Dans ce climat agité, la crédulité remplit pour l’Amérique l’office de la foi, et le panégyrique celui de l’information. Ou plutôt, l’Amérique est devenue un écran sur lequel l’Europe pouvait projeter sa vision d’un monde idéal, accompagnée d’une sublime indifférence aux faits.

Voici un exemple tiré d’un journaliste européen :

En Virginie, les membres choisis pour établir le nouveau gouvernement s’assemblèrent dans un bois paisible, retiré de la vue du peuple, dans un enclos préparé par la nature avec des bancs d’herbe. Et dans ce simple endroit, ils délibérèrent sur celui qui devait les présider.

Et

… le jour où Washington résigna son commandement dans la salle du Congrès, une couronne incrustée de joyaux avait été placée sur les livres de la Constitution. Soudain, Washington saisit la couronne, la brisa et jeta les morceaux devant le peuple assemblé.

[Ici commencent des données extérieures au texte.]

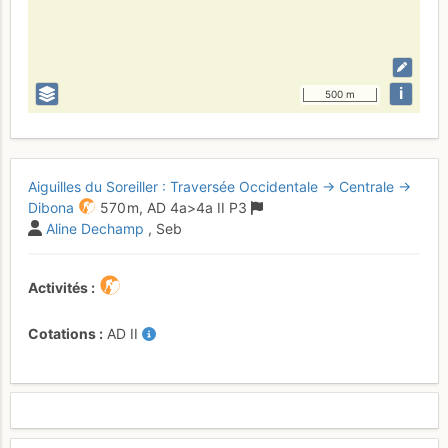
i
500 m
Aiguilles du Soreiller : Traversée Occidentale → Centrale →
Dibona
570 m,
AD
4a
>4a
II
P3
Aline Dechamp
, Seb
Activités
Cotations
AD
II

Comme le César historique semble insignifiant devant ce héros de l’Amérique.

Dans l’imagination des Européens enthousiastes, l’Amérique avait supprimé toutes les distinctions artificielles. « Les Américains – écrivait un professeur allemand – sont le peuple le plus fortuné du monde. Ils ne connaissent même pas le nom de nombreux fardeaux portés par de nombreux sujets en Europe », etc.

Dans les années 1830, un voyage d’Europe en Amérique pouvait prendre de quatre semaines à trois mois. Le voyage de Tocqueville à travers l’Amérique était vaste, pour l’époque, atteignant le Vermont et le New Hampshire dans le Nord, l’Ohio et le Michigan dans le Midwest, suivi d’un tour complet du Sud.

Les livres de Tocqueville sont massifs, mais quelques anecdotes peuvent donner la saveur de ses observations. Par exemple, en l’absence de toute structure d’accueil ou d’hébergement, les voyageurs se tournaient vers les pionniers et les paysans locaux vivant en autarcie pour obtenir l’hospitalité nocturne pour l’homme, le guide et le cheval. Une hospitalité qui, en règle générale, était donnée de bon cœur.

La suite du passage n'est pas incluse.